The above description is only for the specific embodiments of the present invention, but the scope of the present invention is not limited thereto, and any person skilled in the art can easily conceive of the changes or substitutions within the technical scope of the present invention, and all the changes or substitutions should be covered within the scope of the present invention. Therefore, the protection scope of the present invention shall be subject to the protection scope of the claims.

Claims

1. A multitask and multiresolution collaborative esophageal cancer lesion segmentation method is characterized by comprising the following steps:

s1, acquiring an esophageal cancer lesion image dataset and preprocessing the esophageal cancer lesion image dataset;

s2, constructing a multitask and multiresolution collaborative esophageal cancer lesion segmentation model, wherein the segmentation model comprises four decoding blocks and four coding blocks; the parts corresponding to the decoding block and the coding block adopt jump connection; the segmentation model is fused with an attention module;

s5, combining the lesion contour result of the step S4 with the lesion segmentation result after the conditional random field processing to form a final segmentation result.

2. The method for segmenting esophageal cancer lesions with multitask and multiresolution cooperation as claimed in claim 1, wherein the specific process of preprocessing in step S1 is as follows: marking the esophageal cancer lesion area on the esophageal cancer lesion image to form a label, and then reading esophageal cancer lesion image data and carrying out normalization processing.

3. The method according to claim 2, wherein the preprocessing further comprises dividing the esophageal cancer lesion image data into a plurality of sub-blocks randomly after the data after normalization processing is augmented by rotating, clipping, and adding noise, wherein each sub-block is marked with a label with a corresponding size.

4. The method for segmenting the esophageal cancer lesion based on the multi-task and multi-resolution cooperation of claim 3, wherein the training process in the step S3 is as follows:

s302, sending the fusion features to an attention module to output the adjusted features; the attention module includes a channel attention module and a spatial attention module;

and S305, training the segmentation model by utilizing the joint loss function in both branches of the step S304 to obtain the trained segmentation model.

5. The method as claimed in claim 4, wherein the coding block is downsampled by Max boosting, and the decoding block is bilinear interpolation.

6. The method for segmenting the esophageal cancer lesion based on the multi-task and multi-resolution cooperation of claim 4, wherein an activation function of a dice coefficient in the joint loss function is defined as:

wherein

the result of the prediction is represented by,

(ii) a Wherein, K represents the number of categories,

the probability that pixel point i belongs to category k.

7. The method for segmenting the esophageal cancer lesion based on the multi-task and multi-resolution cooperation of claim 6, wherein the specific process of the step S5 is as follows: definition of

Is a pixel

Probability of whether or not it is a lesion;

is a pixel

wherein CRF is a conditional random field.

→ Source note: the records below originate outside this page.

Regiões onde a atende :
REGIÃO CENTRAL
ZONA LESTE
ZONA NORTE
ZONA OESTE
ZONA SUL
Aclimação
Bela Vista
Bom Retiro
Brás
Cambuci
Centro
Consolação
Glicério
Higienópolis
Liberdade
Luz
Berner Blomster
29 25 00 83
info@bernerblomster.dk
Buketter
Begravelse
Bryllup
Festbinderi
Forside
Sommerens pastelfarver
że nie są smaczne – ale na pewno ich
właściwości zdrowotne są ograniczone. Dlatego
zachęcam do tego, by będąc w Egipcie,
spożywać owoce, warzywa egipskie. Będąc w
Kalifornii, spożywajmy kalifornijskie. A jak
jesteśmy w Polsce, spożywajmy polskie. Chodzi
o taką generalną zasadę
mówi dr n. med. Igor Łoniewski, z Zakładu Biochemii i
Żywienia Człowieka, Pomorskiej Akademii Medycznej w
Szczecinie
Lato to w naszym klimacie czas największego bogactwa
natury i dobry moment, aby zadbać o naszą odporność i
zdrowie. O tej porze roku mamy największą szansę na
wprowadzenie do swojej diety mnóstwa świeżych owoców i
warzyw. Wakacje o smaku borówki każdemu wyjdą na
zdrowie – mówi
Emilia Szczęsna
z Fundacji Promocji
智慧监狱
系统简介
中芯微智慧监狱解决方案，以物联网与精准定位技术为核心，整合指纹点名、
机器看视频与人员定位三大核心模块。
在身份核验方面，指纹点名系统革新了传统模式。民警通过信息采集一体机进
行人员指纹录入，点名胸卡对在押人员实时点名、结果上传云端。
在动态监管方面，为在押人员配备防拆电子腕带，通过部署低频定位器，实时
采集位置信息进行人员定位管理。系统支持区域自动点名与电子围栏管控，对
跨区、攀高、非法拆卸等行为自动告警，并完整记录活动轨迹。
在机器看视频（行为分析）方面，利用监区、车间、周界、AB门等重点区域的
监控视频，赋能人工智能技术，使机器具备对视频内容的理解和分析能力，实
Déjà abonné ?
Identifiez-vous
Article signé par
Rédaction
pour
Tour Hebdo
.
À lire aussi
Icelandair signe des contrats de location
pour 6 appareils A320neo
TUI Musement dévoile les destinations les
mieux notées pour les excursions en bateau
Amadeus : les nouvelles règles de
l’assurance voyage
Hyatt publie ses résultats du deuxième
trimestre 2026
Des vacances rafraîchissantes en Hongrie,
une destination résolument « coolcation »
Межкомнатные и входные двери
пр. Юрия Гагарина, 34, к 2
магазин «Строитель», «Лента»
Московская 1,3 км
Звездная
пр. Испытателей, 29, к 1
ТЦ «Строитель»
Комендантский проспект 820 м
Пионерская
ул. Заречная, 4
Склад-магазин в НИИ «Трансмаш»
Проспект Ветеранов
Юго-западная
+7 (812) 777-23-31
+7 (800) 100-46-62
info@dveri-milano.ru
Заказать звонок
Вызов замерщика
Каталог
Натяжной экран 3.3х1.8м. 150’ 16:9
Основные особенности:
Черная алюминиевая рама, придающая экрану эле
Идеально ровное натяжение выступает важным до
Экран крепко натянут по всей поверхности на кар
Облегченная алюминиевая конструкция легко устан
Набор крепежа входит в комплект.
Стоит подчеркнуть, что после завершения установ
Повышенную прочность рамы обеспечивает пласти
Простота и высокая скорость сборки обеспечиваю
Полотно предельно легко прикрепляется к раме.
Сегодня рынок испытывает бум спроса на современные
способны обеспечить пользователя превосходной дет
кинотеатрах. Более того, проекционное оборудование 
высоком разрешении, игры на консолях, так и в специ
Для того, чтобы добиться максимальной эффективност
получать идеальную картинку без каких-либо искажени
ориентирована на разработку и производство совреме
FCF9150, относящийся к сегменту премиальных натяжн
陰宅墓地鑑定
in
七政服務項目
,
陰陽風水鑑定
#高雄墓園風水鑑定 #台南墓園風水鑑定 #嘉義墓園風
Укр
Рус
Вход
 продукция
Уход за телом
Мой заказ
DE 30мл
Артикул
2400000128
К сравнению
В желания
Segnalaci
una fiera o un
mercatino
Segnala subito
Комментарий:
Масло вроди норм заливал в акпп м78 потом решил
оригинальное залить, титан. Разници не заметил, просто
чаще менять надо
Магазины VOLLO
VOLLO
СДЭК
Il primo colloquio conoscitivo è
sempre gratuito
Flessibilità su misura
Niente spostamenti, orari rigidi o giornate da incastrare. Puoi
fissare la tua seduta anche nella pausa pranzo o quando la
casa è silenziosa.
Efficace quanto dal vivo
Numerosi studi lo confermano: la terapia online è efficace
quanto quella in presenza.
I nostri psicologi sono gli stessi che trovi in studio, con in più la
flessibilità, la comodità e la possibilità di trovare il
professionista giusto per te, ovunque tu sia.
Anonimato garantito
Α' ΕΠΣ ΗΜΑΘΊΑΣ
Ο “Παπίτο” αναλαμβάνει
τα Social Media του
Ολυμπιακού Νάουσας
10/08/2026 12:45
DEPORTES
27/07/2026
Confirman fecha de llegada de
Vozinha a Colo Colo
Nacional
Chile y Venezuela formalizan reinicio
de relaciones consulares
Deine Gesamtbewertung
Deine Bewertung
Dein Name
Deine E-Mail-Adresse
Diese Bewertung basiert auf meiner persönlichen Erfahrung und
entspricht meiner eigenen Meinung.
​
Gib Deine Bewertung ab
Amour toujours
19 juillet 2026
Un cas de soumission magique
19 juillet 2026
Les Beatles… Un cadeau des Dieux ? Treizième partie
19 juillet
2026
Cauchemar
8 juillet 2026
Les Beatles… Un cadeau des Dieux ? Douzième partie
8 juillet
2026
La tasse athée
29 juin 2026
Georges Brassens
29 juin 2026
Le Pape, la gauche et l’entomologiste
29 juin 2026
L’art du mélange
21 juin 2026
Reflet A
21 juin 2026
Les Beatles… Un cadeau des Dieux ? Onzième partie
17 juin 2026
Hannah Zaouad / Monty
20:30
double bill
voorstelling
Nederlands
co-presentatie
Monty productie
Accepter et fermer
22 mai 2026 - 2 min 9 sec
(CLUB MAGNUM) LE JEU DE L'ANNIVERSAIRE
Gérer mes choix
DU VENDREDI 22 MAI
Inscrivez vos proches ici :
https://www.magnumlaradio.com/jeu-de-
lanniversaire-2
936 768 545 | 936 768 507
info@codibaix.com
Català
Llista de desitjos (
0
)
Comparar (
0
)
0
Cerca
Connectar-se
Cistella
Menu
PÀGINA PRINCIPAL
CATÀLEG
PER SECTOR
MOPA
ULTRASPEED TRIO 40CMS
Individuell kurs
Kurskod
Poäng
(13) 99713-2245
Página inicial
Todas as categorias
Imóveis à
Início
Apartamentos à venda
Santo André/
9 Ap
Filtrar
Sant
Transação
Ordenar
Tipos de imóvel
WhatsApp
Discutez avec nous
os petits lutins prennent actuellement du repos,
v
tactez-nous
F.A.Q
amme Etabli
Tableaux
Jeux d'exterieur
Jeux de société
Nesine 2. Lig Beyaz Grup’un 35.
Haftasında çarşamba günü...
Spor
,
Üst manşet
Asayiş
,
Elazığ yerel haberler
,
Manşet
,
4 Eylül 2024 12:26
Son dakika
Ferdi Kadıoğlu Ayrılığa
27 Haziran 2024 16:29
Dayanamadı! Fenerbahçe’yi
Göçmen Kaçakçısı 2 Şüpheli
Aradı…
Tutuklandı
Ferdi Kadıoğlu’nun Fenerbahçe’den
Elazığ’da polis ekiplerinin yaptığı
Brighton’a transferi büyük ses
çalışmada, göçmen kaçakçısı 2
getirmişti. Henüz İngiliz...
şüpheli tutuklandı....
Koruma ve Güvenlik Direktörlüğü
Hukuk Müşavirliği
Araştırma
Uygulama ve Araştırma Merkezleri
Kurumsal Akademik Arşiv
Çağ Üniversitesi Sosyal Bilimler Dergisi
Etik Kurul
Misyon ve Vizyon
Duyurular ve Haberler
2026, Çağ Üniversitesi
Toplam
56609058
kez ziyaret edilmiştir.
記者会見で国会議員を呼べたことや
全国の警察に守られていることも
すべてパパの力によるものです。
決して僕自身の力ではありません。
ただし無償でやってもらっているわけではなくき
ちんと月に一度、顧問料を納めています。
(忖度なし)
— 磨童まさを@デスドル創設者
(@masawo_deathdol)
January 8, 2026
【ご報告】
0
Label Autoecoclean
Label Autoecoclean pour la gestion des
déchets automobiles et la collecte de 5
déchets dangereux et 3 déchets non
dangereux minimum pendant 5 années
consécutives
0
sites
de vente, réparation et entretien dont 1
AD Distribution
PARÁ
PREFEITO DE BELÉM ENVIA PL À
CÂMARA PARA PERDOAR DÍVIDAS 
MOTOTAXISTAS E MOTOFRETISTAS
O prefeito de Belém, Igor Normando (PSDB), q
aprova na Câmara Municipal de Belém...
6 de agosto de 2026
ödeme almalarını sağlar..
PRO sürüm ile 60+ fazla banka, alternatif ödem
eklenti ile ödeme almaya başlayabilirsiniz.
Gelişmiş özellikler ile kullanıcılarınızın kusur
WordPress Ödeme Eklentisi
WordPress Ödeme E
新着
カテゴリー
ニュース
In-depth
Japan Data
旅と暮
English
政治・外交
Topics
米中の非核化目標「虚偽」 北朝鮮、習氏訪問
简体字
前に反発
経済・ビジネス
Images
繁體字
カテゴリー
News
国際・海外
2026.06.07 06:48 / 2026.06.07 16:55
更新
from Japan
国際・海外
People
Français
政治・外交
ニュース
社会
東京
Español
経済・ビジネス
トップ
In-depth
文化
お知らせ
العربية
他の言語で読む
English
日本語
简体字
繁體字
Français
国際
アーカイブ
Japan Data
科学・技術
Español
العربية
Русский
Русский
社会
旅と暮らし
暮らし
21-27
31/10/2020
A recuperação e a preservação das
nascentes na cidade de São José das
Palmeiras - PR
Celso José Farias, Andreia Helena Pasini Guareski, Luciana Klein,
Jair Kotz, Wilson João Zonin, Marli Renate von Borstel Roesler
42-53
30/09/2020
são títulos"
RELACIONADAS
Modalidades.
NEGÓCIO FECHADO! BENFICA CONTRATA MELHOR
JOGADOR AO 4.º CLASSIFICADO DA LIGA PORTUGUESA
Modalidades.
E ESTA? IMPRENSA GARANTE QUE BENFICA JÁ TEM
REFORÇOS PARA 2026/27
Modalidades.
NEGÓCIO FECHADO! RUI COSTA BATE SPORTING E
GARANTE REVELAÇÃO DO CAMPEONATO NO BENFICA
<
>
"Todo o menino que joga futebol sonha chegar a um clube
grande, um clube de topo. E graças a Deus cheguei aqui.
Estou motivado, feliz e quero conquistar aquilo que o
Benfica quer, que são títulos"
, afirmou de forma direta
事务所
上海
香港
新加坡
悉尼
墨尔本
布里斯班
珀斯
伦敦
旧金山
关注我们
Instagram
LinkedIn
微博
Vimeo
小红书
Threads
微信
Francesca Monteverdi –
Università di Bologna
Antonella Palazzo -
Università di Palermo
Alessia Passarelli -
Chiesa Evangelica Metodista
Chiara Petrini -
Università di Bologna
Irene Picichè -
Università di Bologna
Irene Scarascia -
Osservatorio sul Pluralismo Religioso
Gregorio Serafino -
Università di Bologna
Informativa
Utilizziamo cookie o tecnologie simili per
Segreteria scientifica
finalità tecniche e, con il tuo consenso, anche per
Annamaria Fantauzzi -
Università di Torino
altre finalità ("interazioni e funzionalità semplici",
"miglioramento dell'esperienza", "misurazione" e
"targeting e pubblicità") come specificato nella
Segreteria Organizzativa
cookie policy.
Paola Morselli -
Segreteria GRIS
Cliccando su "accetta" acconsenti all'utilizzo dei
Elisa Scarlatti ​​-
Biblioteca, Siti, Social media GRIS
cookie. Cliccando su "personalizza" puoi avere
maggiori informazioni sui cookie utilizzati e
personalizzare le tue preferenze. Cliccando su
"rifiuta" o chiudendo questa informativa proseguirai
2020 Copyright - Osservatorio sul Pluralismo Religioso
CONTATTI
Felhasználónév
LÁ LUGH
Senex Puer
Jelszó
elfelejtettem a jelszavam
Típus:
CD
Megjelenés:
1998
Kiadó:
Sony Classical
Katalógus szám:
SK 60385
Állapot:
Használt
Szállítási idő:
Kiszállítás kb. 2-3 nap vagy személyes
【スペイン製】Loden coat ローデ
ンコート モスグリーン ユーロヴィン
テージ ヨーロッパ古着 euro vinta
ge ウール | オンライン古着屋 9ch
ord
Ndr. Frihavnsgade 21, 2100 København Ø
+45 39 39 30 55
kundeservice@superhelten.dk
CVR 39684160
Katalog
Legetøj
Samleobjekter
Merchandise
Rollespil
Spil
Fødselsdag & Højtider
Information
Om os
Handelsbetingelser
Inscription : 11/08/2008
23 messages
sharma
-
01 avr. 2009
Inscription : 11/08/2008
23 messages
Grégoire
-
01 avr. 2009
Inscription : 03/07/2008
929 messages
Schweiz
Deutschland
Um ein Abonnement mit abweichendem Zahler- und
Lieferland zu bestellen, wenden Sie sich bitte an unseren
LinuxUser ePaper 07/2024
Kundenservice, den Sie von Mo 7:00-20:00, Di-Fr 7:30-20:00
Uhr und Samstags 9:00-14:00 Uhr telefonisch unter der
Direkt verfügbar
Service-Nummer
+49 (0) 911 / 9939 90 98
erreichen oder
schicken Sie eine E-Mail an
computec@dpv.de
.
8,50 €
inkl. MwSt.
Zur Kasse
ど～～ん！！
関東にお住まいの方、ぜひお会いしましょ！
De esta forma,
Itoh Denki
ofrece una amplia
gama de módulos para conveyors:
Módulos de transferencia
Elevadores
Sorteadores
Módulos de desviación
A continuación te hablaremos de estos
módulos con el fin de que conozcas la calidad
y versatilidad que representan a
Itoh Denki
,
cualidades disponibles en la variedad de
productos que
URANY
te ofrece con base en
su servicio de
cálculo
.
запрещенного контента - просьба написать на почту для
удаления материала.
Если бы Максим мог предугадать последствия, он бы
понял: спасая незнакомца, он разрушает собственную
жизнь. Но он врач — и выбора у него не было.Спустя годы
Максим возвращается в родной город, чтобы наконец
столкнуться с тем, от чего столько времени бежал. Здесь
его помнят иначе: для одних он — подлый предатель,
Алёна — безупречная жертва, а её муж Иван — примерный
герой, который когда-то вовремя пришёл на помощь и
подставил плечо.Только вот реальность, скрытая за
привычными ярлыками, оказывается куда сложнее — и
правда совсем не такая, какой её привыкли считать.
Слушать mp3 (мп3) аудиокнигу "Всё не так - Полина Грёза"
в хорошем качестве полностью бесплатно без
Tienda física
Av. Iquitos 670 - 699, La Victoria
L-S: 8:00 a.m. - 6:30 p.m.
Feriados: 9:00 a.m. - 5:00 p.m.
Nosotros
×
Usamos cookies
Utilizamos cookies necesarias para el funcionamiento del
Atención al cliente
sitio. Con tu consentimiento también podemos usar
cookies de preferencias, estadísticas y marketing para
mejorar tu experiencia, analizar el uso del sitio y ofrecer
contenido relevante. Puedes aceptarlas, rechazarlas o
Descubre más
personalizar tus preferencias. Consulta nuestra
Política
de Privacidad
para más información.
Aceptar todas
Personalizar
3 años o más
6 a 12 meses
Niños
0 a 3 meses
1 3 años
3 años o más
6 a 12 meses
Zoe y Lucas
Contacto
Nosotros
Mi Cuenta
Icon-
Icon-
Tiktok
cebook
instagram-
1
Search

8. The method according to claim 7, further comprising evaluating the segmentation model trained in step S3, wherein the evaluating process comprises: and measuring by using a joint loss function, comparing the output final segmentation result with the overlapped part of the real cancerous data labeling part, and judging to reserve the optimal segmentation model according to a preset evaluation index.

9. A multi-task and multi-resolution cooperative esophageal cancer lesion area segmentation device is characterized by comprising

A memory: for storing executable instructions;

a processor: for executing the executable instructions stored in the memory, a method of multi-tasking multi-resolution collaborative segmentation of esophageal cancer lesions as claimed in any one of claims 1-8 is implemented.